Collected data:
* * *

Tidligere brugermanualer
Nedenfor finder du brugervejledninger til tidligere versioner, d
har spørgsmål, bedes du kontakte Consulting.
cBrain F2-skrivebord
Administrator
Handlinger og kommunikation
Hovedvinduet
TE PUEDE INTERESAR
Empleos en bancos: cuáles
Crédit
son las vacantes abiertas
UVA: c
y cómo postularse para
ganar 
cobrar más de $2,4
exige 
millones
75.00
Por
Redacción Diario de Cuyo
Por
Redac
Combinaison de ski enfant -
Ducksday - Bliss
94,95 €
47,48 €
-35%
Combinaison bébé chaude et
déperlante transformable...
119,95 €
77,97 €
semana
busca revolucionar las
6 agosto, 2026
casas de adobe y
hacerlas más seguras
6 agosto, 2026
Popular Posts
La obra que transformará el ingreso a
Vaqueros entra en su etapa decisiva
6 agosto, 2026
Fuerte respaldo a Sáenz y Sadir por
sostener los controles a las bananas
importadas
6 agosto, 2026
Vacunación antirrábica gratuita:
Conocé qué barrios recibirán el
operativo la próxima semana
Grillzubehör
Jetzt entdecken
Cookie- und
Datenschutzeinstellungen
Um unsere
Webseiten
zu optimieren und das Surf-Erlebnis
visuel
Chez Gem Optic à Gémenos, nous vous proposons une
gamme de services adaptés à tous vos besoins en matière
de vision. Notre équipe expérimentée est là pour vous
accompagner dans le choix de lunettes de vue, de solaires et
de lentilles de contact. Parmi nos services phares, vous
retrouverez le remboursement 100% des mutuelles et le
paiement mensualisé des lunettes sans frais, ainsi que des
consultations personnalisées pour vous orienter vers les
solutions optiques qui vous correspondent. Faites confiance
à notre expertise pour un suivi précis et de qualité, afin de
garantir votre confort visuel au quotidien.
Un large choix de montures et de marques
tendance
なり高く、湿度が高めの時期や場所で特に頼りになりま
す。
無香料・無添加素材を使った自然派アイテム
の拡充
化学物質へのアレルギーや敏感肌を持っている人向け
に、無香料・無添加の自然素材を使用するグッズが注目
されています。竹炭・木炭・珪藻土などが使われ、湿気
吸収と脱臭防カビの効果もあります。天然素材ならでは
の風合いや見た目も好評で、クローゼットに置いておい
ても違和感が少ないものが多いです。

* * *

Work order
Beginning with the line that has "なり高く、湿度が高めの時期や場所で特に頼りになりま", set down each line through the last one above, exactly, and nothing else.

Final answer
なり高く、湿度が高めの時期や場所で特に頼りになりま
す。
無香料・無添加素材を使った自然派アイテム
の拡充
化学物質へのアレルギーや敏感肌を持っている人向け
に、無香料・無添加の自然素材を使用するグッズが注目
されています。竹炭・木炭・珪藻土などが使われ、湿気
吸収と脱臭防カビの効果もあります。天然素材ならでは
の風合いや見た目も好評で、クローゼットに置いておい
ても違和感が少ないものが多いです。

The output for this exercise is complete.